For colorless systems, there's emphasis on dangerous actions due to their heading being all uppercase. It's not particularly good emphasis, but it's better than before when the upper case was inside a longer sentence (people actually complain about seeing upper case now).

Essentially we have three categories of package lists that can be displayed:

- Non-destructive actions that will be performed, like installs and upgrades
- Destructive actions like removals and downgrades (red and yellow color coded to match error/warning)
- Notes that show packages that can be autoremoved or suggested packages that will not be installed, or packages not upgraded (usually due to the archive issues)

The first goal when you look at the screen is to draw your attention away from the "notes" kind of things such that you can easily glance what the changes are that actually will be performed.
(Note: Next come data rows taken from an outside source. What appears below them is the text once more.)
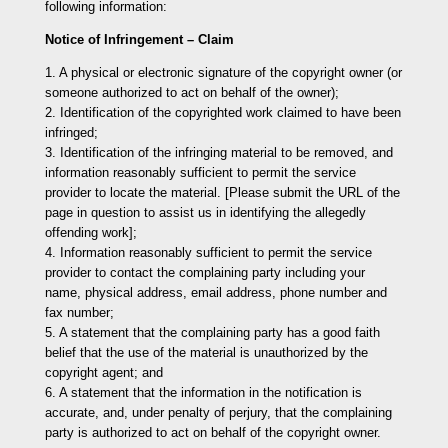
following information:
Notice of Infringement – Claim
1. A physical or electronic signature of the copyright owner (or
someone authorized to act on behalf of the owner);
2. Identification of the copyrighted work claimed to have been
infringed;
3. Identification of the infringing material to be removed, and
information reasonably sufficient to permit the service
provider to locate the material. [Please submit the URL of the
page in question to assist us in identifying the allegedly
offending work];
4. Information reasonably sufficient to permit the service
provider to contact the complaining party including your
name, physical address, email address, phone number and
fax number;
5. A statement that the complaining party has a good faith
belief that the use of the material is unauthorized by the
copyright agent; and
6. A statement that the information in the notification is
accurate, and, under penalty of perjury, that the complaining
party is authorized to act on behalf of the copyright owner.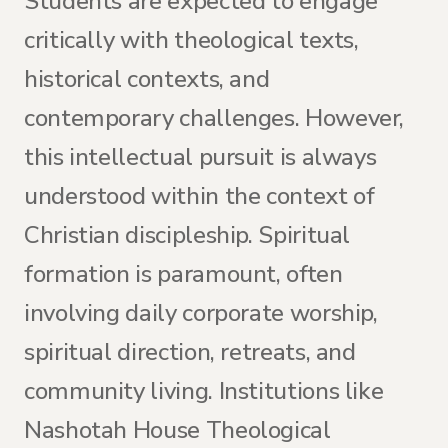
Students are expected to engage
critically with theological texts,
historical contexts, and
contemporary challenges. However,
this intellectual pursuit is always
understood within the context of
Christian discipleship. Spiritual
formation is paramount, often
involving daily corporate worship,
spiritual direction, retreats, and
community living. Institutions like
Nashotah House Theological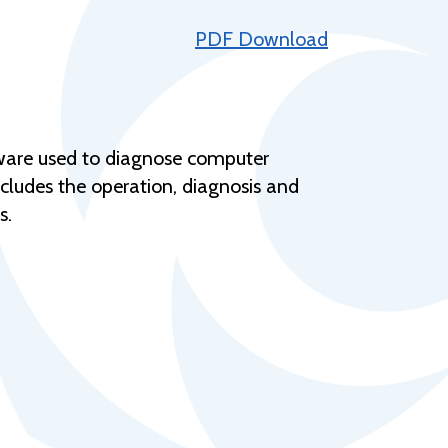
Help Topics
PDF Download
Housing
Request a Transcript
Transfer to M State
tware used to diagnose computer
Veterans Services
ncludes the operation, diagnosis and
s.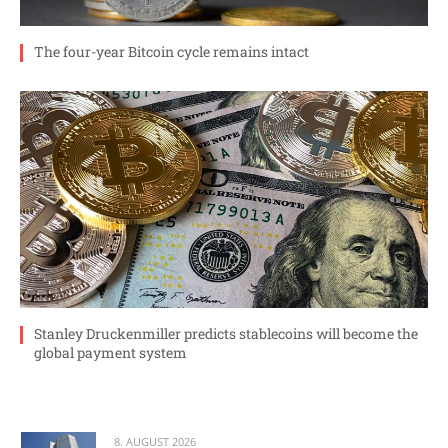
The four-year Bitcoin cycle remains intact
Stanley Druckenmiller predicts stablecoins will become the
global payment system
8. AUGUST 2026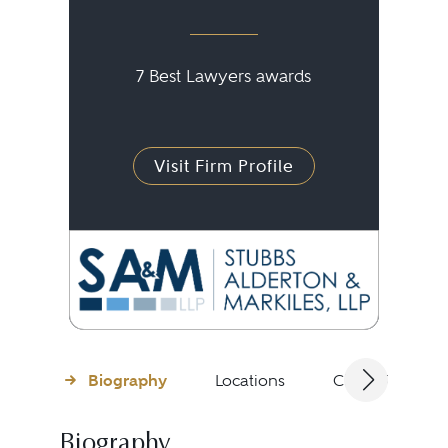
7 Best Lawyers awards
Visit Firm Profile
Biography
Locations
Client Testimon
Biography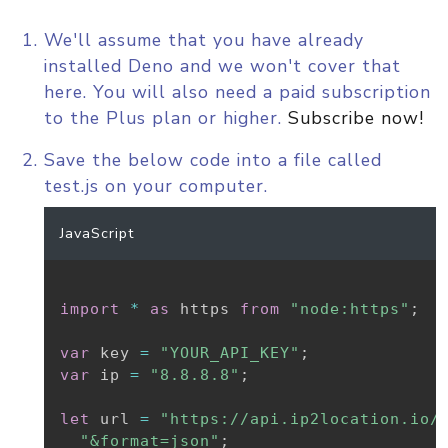
We'll assume that you have already
installed Deno and we won't cover that
here. You will also need a paid subscription
to the Plus plan or higher.
Subscribe now!
Save the below code into a file called
test.js on your computer.
JavaScript
import
*
as
 https 
from
"node:https"
;
var
 key 
=
"YOUR_API_KEY"
;
var
 ip 
=
"8.8.8.8"
;
let
 url 
=
"https://api.ip2location.io/
"&format=json"
;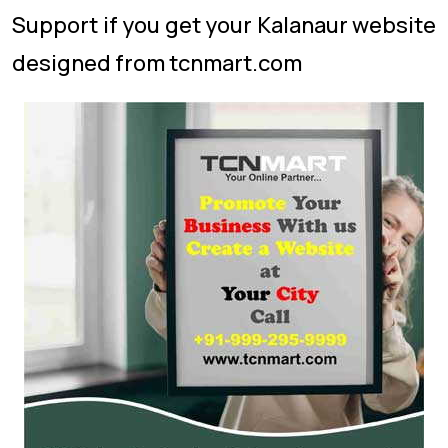
Support if you get your Kalanaur website
designed from tcnmart.com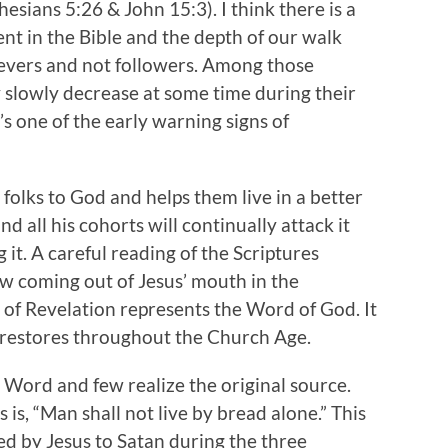
esians 5:26 & John 15:3). I think there is a
nt in the Bible and the depth of our walk
ievers and not followers. Among those
ly slowly decrease at some time during their
t’s one of the early warning signs of
 folks to God and helps them live in a better
 all his cohorts will continually attack it
it. A careful reading of the Scriptures
aw coming out of Jesus’ mouth in the
k of Revelation represents the Word of God. It
 restores throughout the Church Age.
 Word and few realize the original source.
s, “Man shall not live by bread alone.” This
d by Jesus to Satan during the three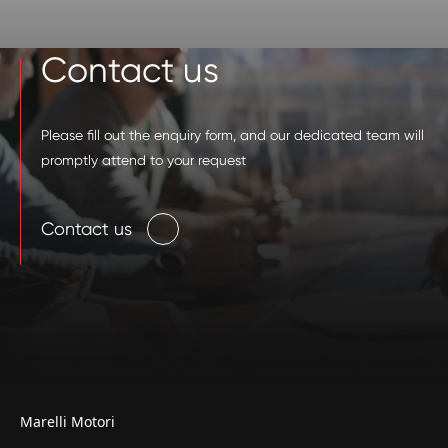
Contact us
Please fill out the enquiry form, and our dedicated team will
promptly attend to your request
Contact us
Marelli Motori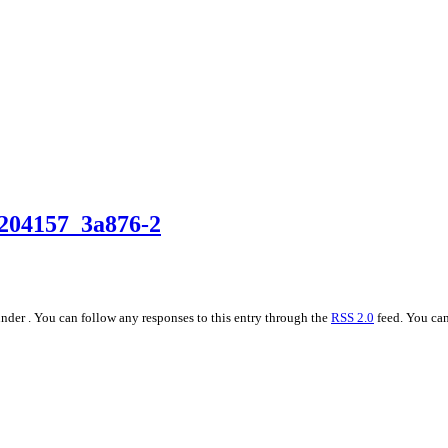
204157_3a876-2
nder . You can follow any responses to this entry through the
RSS 2.0
feed. You can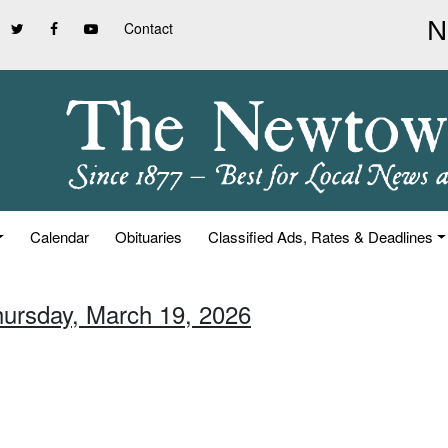
Contact
Calendar
Obituaries
Classified Ads, Rates & Deadlines
hursday, March 19, 2026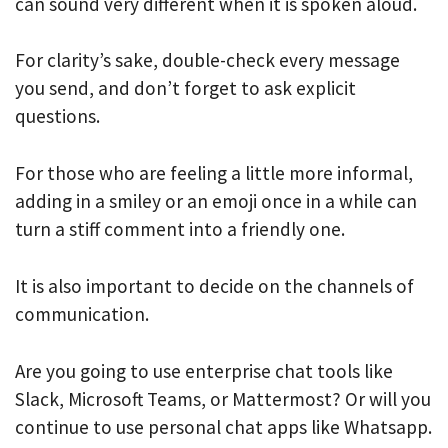
can sound very different when it is spoken aloud.
For clarity’s sake, double-check every message
you send, and don’t forget to ask explicit
questions.
For those who are feeling a little more informal,
adding in a smiley or an emoji once in a while can
turn a stiff comment into a friendly one.
It is also important to decide on the channels of
communication.
Are you going to use enterprise chat tools like
Slack, Microsoft Teams, or Mattermost? Or will you
continue to use personal chat apps like Whatsapp.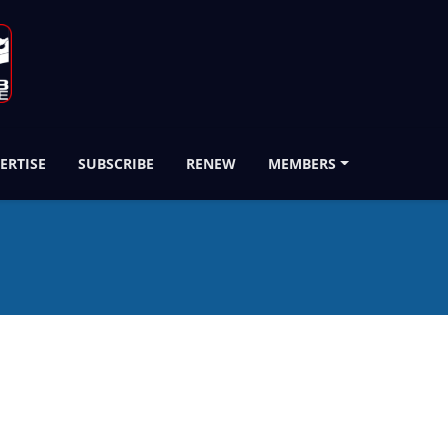
ERTISE
SUBSCRIBE
RENEW
MEMBERS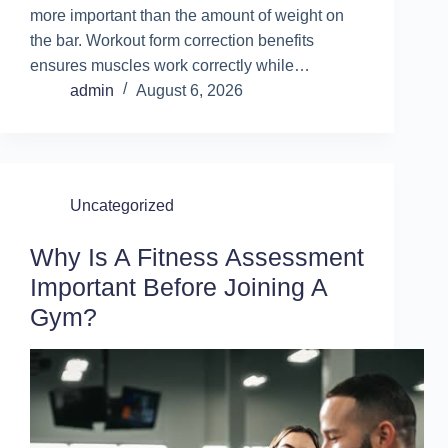
more important than the amount of weight on
the bar. Workout form correction benefits
ensures muscles work correctly while…
admin
August 6, 2026
Uncategorized
Why Is A Fitness Assessment
Important Before Joining A
Gym?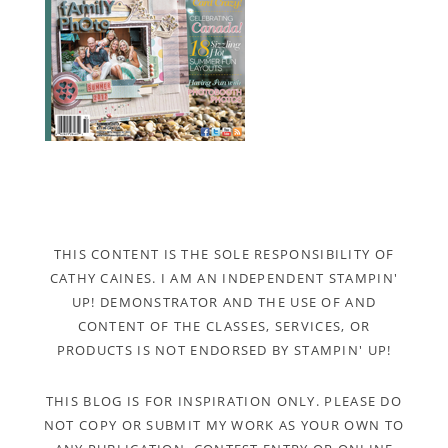
THIS CONTENT IS THE SOLE RESPONSIBILITY OF
CATHY CAINES. I AM AN INDEPENDENT STAMPIN'
UP! DEMONSTRATOR AND THE USE OF AND
CONTENT OF THE CLASSES, SERVICES, OR
PRODUCTS IS NOT ENDORSED BY STAMPIN' UP!
THIS BLOG IS FOR INSPIRATION ONLY. PLEASE DO
NOT COPY OR SUBMIT MY WORK AS YOUR OWN TO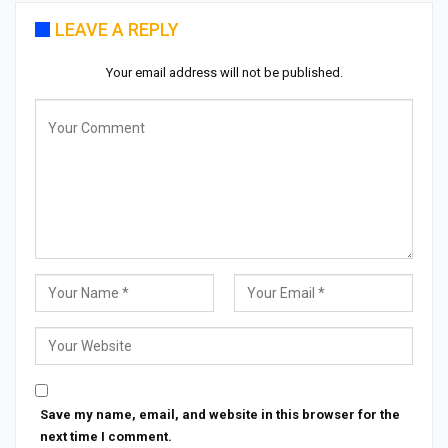
LEAVE A REPLY
Your email address will not be published.
Save my name, email, and website in this browser for the
next time I comment.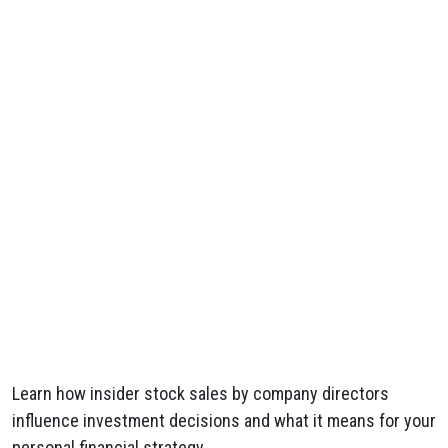
Learn how insider stock sales by company directors
influence investment decisions and what it means for your
personal financial strategy.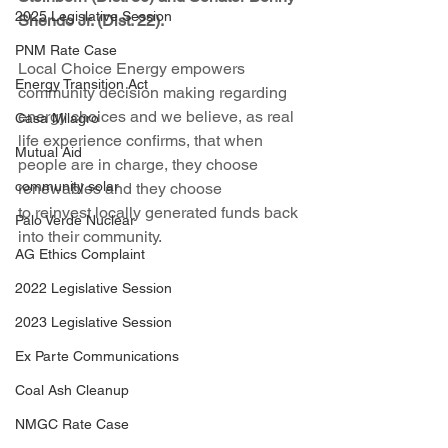
2025 Legislative Session
Shendo Jr. (Dist. 22).
PNM Rate Case
Local Choice Energy empowers 
Energy Transition Act
community decision making regarding 
energy choices and we believe, as real 
Casa Milagro
life experience confirms, that when 
Mutual Aid
people are in charge, they choose 
community solar
renewables and they choose 
to reinvest locally generated funds back 
Palo Verde Nuclear
into their community.
AG Ethics Complaint
2022 Legislative Session
2023 Legislative Session
Ex Parte Communications
Coal Ash Cleanup
NMGC Rate Case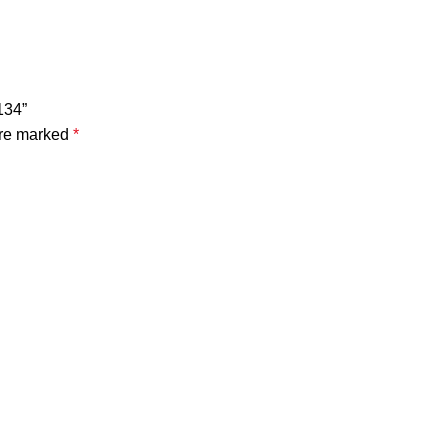
134”
are marked
*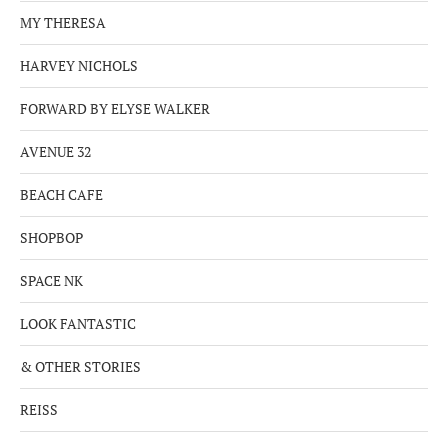
MY THERESA
HARVEY NICHOLS
FORWARD BY ELYSE WALKER
AVENUE 32
BEACH CAFE
SHOPBOP
SPACE NK
LOOK FANTASTIC
& OTHER STORIES
REISS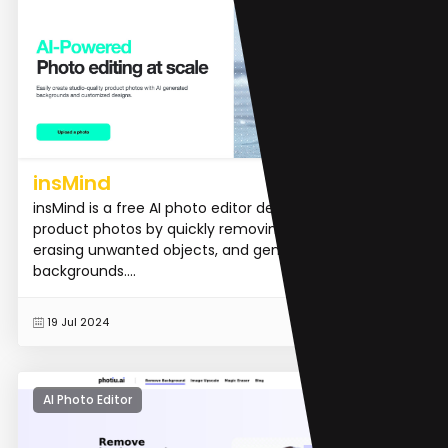
insMind
insMind is a free AI photo editor designed to enhance
product photos by quickly removing backgrounds,
erasing unwanted objects, and generating new
backgrounds....
READ MORE
19 Jul 2024
AI Photo Editor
The second goal should be to focus on any destructive actions in particular such that you spot the common issue where you get many packages removed due to conflicts.

Now the problem without colors all we have left to draw your attention is bold/bright, underline and italic.

Now assume I mark removals bold because I want to draw your attention to it, I don't have a good way left to draw your attention away from other notes because underline and italic are awkward.

Of course you can reconfigure every color in APT with the APT::Color option space but it needs more documentation.